++++ Given records ++++

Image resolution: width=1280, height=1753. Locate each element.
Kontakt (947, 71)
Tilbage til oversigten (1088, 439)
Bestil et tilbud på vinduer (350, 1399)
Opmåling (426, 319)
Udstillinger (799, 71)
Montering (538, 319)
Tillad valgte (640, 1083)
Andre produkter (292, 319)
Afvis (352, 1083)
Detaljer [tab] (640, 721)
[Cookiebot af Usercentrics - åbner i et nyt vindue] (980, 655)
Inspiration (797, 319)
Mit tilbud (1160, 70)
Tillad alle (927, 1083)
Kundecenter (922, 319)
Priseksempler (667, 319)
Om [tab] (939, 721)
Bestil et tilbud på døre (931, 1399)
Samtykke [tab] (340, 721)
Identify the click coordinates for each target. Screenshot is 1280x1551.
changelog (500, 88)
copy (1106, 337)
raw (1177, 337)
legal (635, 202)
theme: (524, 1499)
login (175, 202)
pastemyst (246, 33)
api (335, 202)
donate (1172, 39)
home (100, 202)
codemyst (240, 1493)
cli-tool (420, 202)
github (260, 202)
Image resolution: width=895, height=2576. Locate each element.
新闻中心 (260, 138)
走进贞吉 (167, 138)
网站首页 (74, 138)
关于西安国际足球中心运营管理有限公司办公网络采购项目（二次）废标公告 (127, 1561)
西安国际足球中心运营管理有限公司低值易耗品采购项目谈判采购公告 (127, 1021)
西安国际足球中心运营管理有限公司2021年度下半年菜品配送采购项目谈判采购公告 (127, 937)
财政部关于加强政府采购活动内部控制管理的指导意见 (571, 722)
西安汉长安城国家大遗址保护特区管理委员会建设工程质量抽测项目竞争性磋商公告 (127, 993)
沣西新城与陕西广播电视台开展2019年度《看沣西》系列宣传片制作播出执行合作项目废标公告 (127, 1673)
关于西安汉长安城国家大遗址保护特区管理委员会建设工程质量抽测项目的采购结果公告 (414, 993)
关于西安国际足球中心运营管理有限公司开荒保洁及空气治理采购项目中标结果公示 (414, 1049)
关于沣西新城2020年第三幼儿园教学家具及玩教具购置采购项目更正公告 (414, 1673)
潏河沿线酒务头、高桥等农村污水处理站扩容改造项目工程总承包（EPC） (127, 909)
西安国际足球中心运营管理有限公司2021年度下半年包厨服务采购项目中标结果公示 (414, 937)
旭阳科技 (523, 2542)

++++

Work instruction | Would you transcribe the records above exactly, leaving nothing out?

Task answer |
Image resolution: width=1280, height=1753. Locate each element.
Kontakt (947, 71)
Tilbage til oversigten (1088, 439)
Bestil et tilbud på vinduer (350, 1399)
Opmåling (426, 319)
Udstillinger (799, 71)
Montering (538, 319)
Tillad valgte (640, 1083)
Andre produkter (292, 319)
Afvis (352, 1083)
Detaljer [tab] (640, 721)
[Cookiebot af Usercentrics - åbner i et nyt vindue] (980, 655)
Inspiration (797, 319)
Mit tilbud (1160, 70)
Tillad alle (927, 1083)
Kundecenter (922, 319)
Priseksempler (667, 319)
Om [tab] (939, 721)
Bestil et tilbud på døre (931, 1399)
Samtykke [tab] (340, 721)
Identify the click coordinates for each target. Screenshot is 1280x1551.
changelog (500, 88)
copy (1106, 337)
raw (1177, 337)
legal (635, 202)
theme: (524, 1499)
login (175, 202)
pastemyst (246, 33)
api (335, 202)
donate (1172, 39)
home (100, 202)
codemyst (240, 1493)
cli-tool (420, 202)
github (260, 202)
Image resolution: width=895, height=2576. Locate each element.
新闻中心 (260, 138)
走进贞吉 (167, 138)
网站首页 (74, 138)
关于西安国际足球中心运营管理有限公司办公网络采购项目（二次）废标公告 (127, 1561)
西安国际足球中心运营管理有限公司低值易耗品采购项目谈判采购公告 (127, 1021)
西安国际足球中心运营管理有限公司2021年度下半年菜品配送采购项目谈判采购公告 (127, 937)
财政部关于加强政府采购活动内部控制管理的指导意见 (571, 722)
西安汉长安城国家大遗址保护特区管理委员会建设工程质量抽测项目竞争性磋商公告 (127, 993)
沣西新城与陕西广播电视台开展2019年度《看沣西》系列宣传片制作播出执行合作项目废标公告 (127, 1673)
关于西安汉长安城国家大遗址保护特区管理委员会建设工程质量抽测项目的采购结果公告 (414, 993)
关于西安国际足球中心运营管理有限公司开荒保洁及空气治理采购项目中标结果公示 (414, 1049)
关于沣西新城2020年第三幼儿园教学家具及玩教具购置采购项目更正公告 (414, 1673)
潏河沿线酒务头、高桥等农村污水处理站扩容改造项目工程总承包（EPC） (127, 909)
西安国际足球中心运营管理有限公司2021年度下半年包厨服务采购项目中标结果公示 (414, 937)
旭阳科技 (523, 2542)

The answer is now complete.